Start of MATERIAL FOR THIS EXERCISE
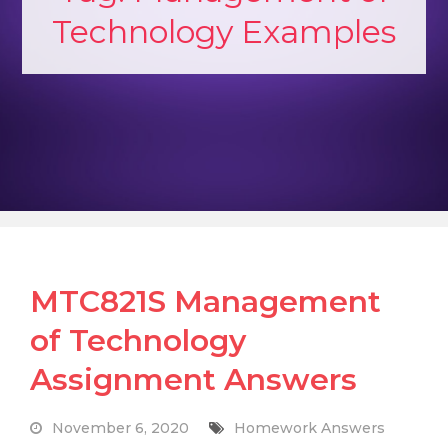
Technology Examples
MTC821S Management
of Technology
Assignment Answers
November 6, 2020
Homework Answers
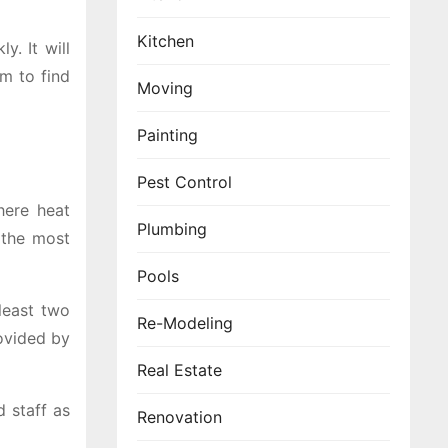
Kitchen
y. It will
em to find
Moving
Painting
Pest Control
here heat
Plumbing
 the most
Pools
least two
Re-Modeling
ovided by
Real Estate
d staff as
Renovation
End of MATERIAL FOR THIS EXERCISE
• [TO DO]: Everything in the records except the pictures should be retyped exactly.

• [OUTPUT]:
Technology Examples
MTC821S Management
of Technology
Assignment Answers
November 6, 2020
Homework Answers
Kitchen
y. It will
em to find
Moving
Painting
Pest Control
here heat
Plumbing
 the most
Pools
least two
Re-Modeling
ovided by
Real Estate
d staff as
Renovation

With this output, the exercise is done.